Multi-Threaded Performance Critical Applications

../../../../_images/multi_threaded_transaction_model.png

The rendering workflow of a time critical rendering application

The basic principle depicted in the schema above is all about using one thread for the edition purposes inside HOOPS Luminate and another thread (generally the main application thread) for rendering purposes.

In HOOPS Luminate, only one single thread can be used to do changes in the engine data. The application must choose which one will edit HOOPS Luminate contents, and proceed with all changes from that unique thread. If this rule is not enforced, the engine may crash. Transaction management calls (RED::IResourceManager::BeginState and RED::IResourceManager::EndState) must occur from the rendering thread.

In HOOPS Luminate, any thread can query engine data (therefore using R/O access methods that are NOT using transactions).

From this, the goal of this architecture is to match the edition time with the rendering time. If both tasks do take roughly the same time to complete, then the application has achieved a near optimal performance. We can see on the schema that the rendering thread is displaying the transaction number N while the edition thread is calculating the transaction N+1.

There can be two source of performance drops from this architecture:

  1. There are unequal rendering and edition times: the longer task will be the performance bottleneck.

  2. RED::IResourceManager::EndState takes a long time to complete. While this is rarely significative, big changes in the manipulated data can cause the engine to take some time to update.

The red arrows in the schema depict a simple blocking / unblocking synchronization between the edition thread and the rendering thread.

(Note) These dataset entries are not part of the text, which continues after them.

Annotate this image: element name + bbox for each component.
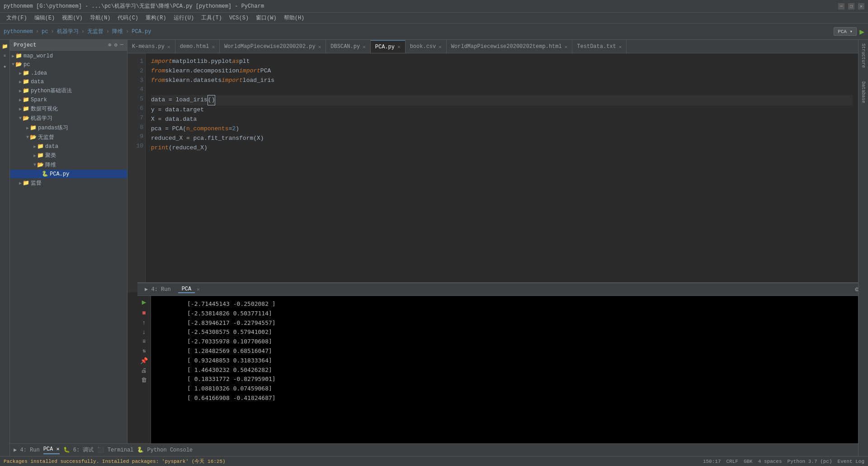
tab-close-WorldMapPiecewise20200202py[interactable]: ✕ bbox=[318, 44, 321, 50]
tree-item-data[interactable]: ▶ 📁 data bbox=[10, 77, 127, 86]
structure-icon[interactable]: ≡ bbox=[0, 52, 9, 61]
tab-bar: K-means.py✕demo.html✕WorldMapPiecewise20… bbox=[127, 40, 858, 53]
tab-demohtml[interactable]: demo.html✕ bbox=[175, 40, 220, 53]
minimize-button[interactable]: — bbox=[838, 3, 844, 10]
menu-item-C[interactable]: 代码(C) bbox=[115, 13, 141, 23]
project-add-icon[interactable]: ⊕ bbox=[108, 42, 111, 48]
status-python[interactable]: Python 3.7 (pc) bbox=[788, 459, 832, 464]
tree-item-[interactable]: ▼ 📂 无监督 bbox=[10, 133, 127, 142]
tree-item-idea[interactable]: ▶ 📁 .idea bbox=[10, 69, 127, 77]
bottom-tab-pca-active[interactable]: PCA ✕ bbox=[43, 446, 60, 454]
code-line-3: from sklearn.datasets import load_iris bbox=[151, 76, 853, 86]
run-stop-icon[interactable]: ■ bbox=[142, 309, 146, 317]
tab-Kmeanspy[interactable]: K-means.py✕ bbox=[127, 40, 175, 53]
menu-item-N[interactable]: 导航(N) bbox=[87, 13, 113, 23]
breadcrumb-ml[interactable]: 机器学习 bbox=[57, 28, 79, 35]
run-play-icon[interactable]: ▶ bbox=[142, 298, 146, 307]
run-scroll-down-icon[interactable]: ↓ bbox=[142, 329, 146, 336]
code-line-9: reduced_X = pca.fit_transform(X) bbox=[151, 134, 853, 143]
tab-WorldMapPiecewise20200202temphtml[interactable]: WorldMapPiecewise20200202temp.html✕ bbox=[447, 40, 572, 53]
bottom-tab-debug[interactable]: 🐛 6: 调试 bbox=[63, 446, 94, 454]
run-panel-header: ▶ 4: Run PCA ✕ ⚙ — bbox=[137, 283, 858, 296]
tab-close-PCApy[interactable]: ✕ bbox=[397, 44, 401, 50]
tab-close-TestDatatxt[interactable]: ✕ bbox=[619, 44, 622, 50]
menu-item-E[interactable]: 编辑(E) bbox=[32, 13, 58, 23]
tab-close-WorldMapPiecewise20200202temphtml[interactable]: ✕ bbox=[565, 44, 568, 50]
right-tab-database[interactable]: Database bbox=[861, 80, 866, 105]
tree-item-[interactable]: ▼ 📂 机器学习 bbox=[10, 114, 127, 123]
menu-item-T[interactable]: 工具(T) bbox=[198, 13, 225, 23]
status-warning: Packages installed successfully. Install… bbox=[4, 458, 226, 465]
status-crlf[interactable]: CRLF bbox=[726, 459, 738, 464]
bottom-tab-terminal[interactable]: ⬛ Terminal bbox=[97, 447, 133, 453]
run-output-line: [-2.83946217 -0.22794557] bbox=[187, 319, 832, 328]
run-scroll-up-icon[interactable]: ↑ bbox=[142, 319, 146, 326]
breadcrumb-pythonmem[interactable]: pythonmem bbox=[4, 29, 33, 35]
tree-item-[interactable]: ▶ 📁 监督 bbox=[10, 178, 127, 188]
tree-item-[interactable]: ▼ 📂 降维 bbox=[10, 160, 127, 170]
favorites-icon[interactable]: ★ bbox=[0, 62, 9, 71]
code-line-10: print(reduced_X) bbox=[151, 143, 853, 153]
breadcrumb-pc[interactable]: pc bbox=[42, 29, 48, 35]
run-trash-icon[interactable]: 🗑 bbox=[141, 377, 147, 384]
status-encoding[interactable]: GBK bbox=[744, 459, 753, 464]
run-tab-pca-close[interactable]: ✕ bbox=[197, 286, 200, 292]
status-spaces[interactable]: 4 spaces bbox=[758, 459, 782, 464]
code-line-7: X = data.data bbox=[151, 115, 853, 124]
project-collapse-icon[interactable]: — bbox=[120, 42, 123, 48]
code-content[interactable]: import matplotlib.pyplot as pltfrom skle… bbox=[146, 53, 858, 292]
breadcrumb-unsupervised[interactable]: 无监督 bbox=[87, 28, 104, 35]
tab-WorldMapPiecewise20200202py[interactable]: WorldMapPiecewise20200202.py✕ bbox=[220, 40, 326, 53]
right-tab-maven[interactable]: Structure bbox=[861, 42, 866, 70]
tree-item-[interactable]: ▶ 📁 聚类 bbox=[10, 151, 127, 160]
tree-item-python[interactable]: ▶ 📁 python基础语法 bbox=[10, 86, 127, 95]
run-tab-pca[interactable]: PCA bbox=[178, 286, 195, 293]
code-line-2: from sklearn.decomposition import PCA bbox=[151, 67, 853, 76]
run-output-line: [ 0.18331772 -0.82795901] bbox=[187, 375, 832, 384]
tree-item-data[interactable]: ▶ 📁 data bbox=[10, 142, 127, 151]
project-view-icon[interactable]: 📁 bbox=[0, 42, 9, 51]
menu-item-R[interactable]: 重构(R) bbox=[143, 13, 169, 23]
tab-TestDatatxt[interactable]: TestData.txt✕ bbox=[572, 40, 627, 53]
menu-item-VCSS[interactable]: VCS(S) bbox=[226, 14, 251, 22]
run-settings-icon[interactable]: ⚙ bbox=[855, 285, 858, 293]
menu-item-V[interactable]: 视图(V) bbox=[59, 13, 85, 23]
run-sort-icon[interactable]: ⇅ bbox=[142, 347, 146, 354]
menu-item-H[interactable]: 帮助(H) bbox=[281, 13, 307, 23]
tab-DBSCANpy[interactable]: DBSCAN.py✕ bbox=[326, 40, 370, 53]
tab-PCApy[interactable]: PCA.py✕ bbox=[371, 40, 406, 53]
tree-item-pc[interactable]: ▼ 📂 pc bbox=[10, 60, 127, 69]
status-event-log[interactable]: Event Log bbox=[838, 459, 864, 464]
run-wrap-icon[interactable]: ≡ bbox=[142, 338, 146, 345]
close-button[interactable]: ✕ bbox=[858, 3, 864, 10]
tree-item-[interactable]: ▶ 📁 数据可视化 bbox=[10, 104, 127, 114]
tab-close-DBSCANpy[interactable]: ✕ bbox=[363, 44, 366, 50]
tree-item-pandas[interactable]: ▶ 📁 pandas练习 bbox=[10, 123, 127, 133]
run-button[interactable]: ▶ bbox=[859, 27, 864, 37]
menu-bar: 文件(F)编辑(E)视图(V)导航(N)代码(C)重构(R)运行(U)工具(T)… bbox=[0, 13, 868, 24]
breadcrumb-pca-file[interactable]: PCA.py bbox=[132, 29, 151, 35]
run-output-line: [ 1.08810326 0.07459068] bbox=[187, 384, 832, 394]
tab-close-Kmeanspy[interactable]: ✕ bbox=[167, 44, 170, 50]
title-text: pythonmem [G:\pythonmem] - ...\pc\机器学习\无… bbox=[4, 2, 264, 10]
menu-item-F[interactable]: 文件(F) bbox=[4, 13, 30, 23]
tab-close-demohtml[interactable]: ✕ bbox=[212, 44, 215, 50]
run-tab-run[interactable]: ▶ 4: Run bbox=[141, 283, 175, 295]
tree-item-PCApy[interactable]: 🐍 PCA.py bbox=[10, 170, 127, 178]
tab-close-bookcsv[interactable]: ✕ bbox=[439, 44, 442, 50]
bottom-tab-python-console[interactable]: 🐍 Python Console bbox=[137, 447, 193, 453]
project-options-icon[interactable]: ⚙ bbox=[114, 42, 118, 48]
run-pin-icon[interactable]: 📌 bbox=[140, 357, 148, 365]
breadcrumb-dim-reduce[interactable]: 降维 bbox=[112, 28, 123, 35]
run-print-icon[interactable]: 🖨 bbox=[141, 367, 147, 374]
tab-bookcsv[interactable]: book.csv✕ bbox=[406, 40, 447, 53]
menu-item-U[interactable]: 运行(U) bbox=[171, 13, 197, 23]
maximize-button[interactable]: ❐ bbox=[848, 3, 854, 10]
menu-item-W[interactable]: 窗口(W) bbox=[253, 13, 279, 23]
title-bar: pythonmem [G:\pythonmem] - ...\pc\机器学习\无… bbox=[0, 0, 868, 13]
bottom-tab-run[interactable]: ▶ 4: Run bbox=[14, 447, 40, 453]
tree-item-Spark[interactable]: ▶ 📁 Spark bbox=[10, 95, 127, 104]
status-position[interactable]: 150:17 bbox=[703, 459, 721, 464]
run-config-dropdown[interactable]: PCA ▾ bbox=[834, 27, 857, 36]
tree-item-map_world[interactable]: ▶ 📁 map_world bbox=[10, 52, 127, 60]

Edition must be blocked until the next transaction is started. The rendering thread must be blocked after draw while the edition thread has not finished; before the transaction can be closed.

Image Management

As detailed here: Modifying Images During a Draw, images are partly stateless objects. The pixel array of an image has no copy inside HOOPS Luminate and therefore can’t be managed using transactions to secure concurrent accesses to it. For the architecture depicted above, this imply that image management operations (such as uploading image pixels on the GPU) must be done from the rendering thread, after the end of the edition, before the transaction end:

../../../../_images/multi_threaded_application_image_management.png

Image management workflow in a multi-threaded application model.

Loading images from the disk to the CPU ram occur on the edition thread. If .red files are used to perform image loading operations, the RED::StreamingPolicy::SetLocalImages must be enabled. This ensure that no GPU operation will interfere with the rendering thread during the load operation from the edition thread. If this policy is not enabled, then the OpenGL layer of the GPU rendering will have to manage concurrent calls from two threads. This will result in small sudden, random, performance drops.

One images are loaded into the CPU RAM, they can be quickly uploaded from the GPU. In the illustration above, we describe one possible solution, using a synchronization point right after the edition has finished, before the RED::IResourceManager::EndState call. All RED::IImage2D::SetPixels operations are synchronous. The speed of uploading data to the GPU is expressed in 10’s of Gigabytes, so textures can be uploaded each frame at a very satisfying rate for the application.

Hardware Latency and Frame Buffer Synchronization

It’s very unlikely that you can measure the time spent in each thread of such an architecture without ensuring a proper synchronization of the frame buffer first. In this architecture, no call is ever blocking the application, making any analysis attempt a nightmare:

  • OpenGL calls do NOT block the application. At the end of a frame, HOOPS Luminate does a ::SwapBuffers call to switch the front and back buffer of the rendering window. This call does neither flush the OpenGL command stream nor it actually does the buffer swapping immediately. Depending on the OpenGL driver implementation on the hardware being used and run operating system, the behavior can differ. Generally speaking OpenGL drivers developed by hardware vendors do use multi-threading optimizations to speed up the rendering and introduce several frames of latency before displaying anything. This can be really annoying if very large datasets are to be displayed, and this reduce the responsiveness of the application controls.

  • HOOPS Luminate does not block either. It sends all graphic orders and returns to the calling application.

So no one waits for anyone here, and good luck to you if you try to measure anything in this mess!

To overcome this and make the application behavior easier to understand, HOOPS Luminate delivers a RED::OPTIONS_WINDOW_DRAW_SYNC option. Activating this option will force everyone to calm down a bit and wait at the end of a frame for this frame to be effectively displayed by the graphic hardware. Once this option is turned on, time measurements can be made in an accurate way: the time spent rendering the complete frame will be revealed by the time spent in RED::IWindow::FrameDrawing by HOOPS Luminate.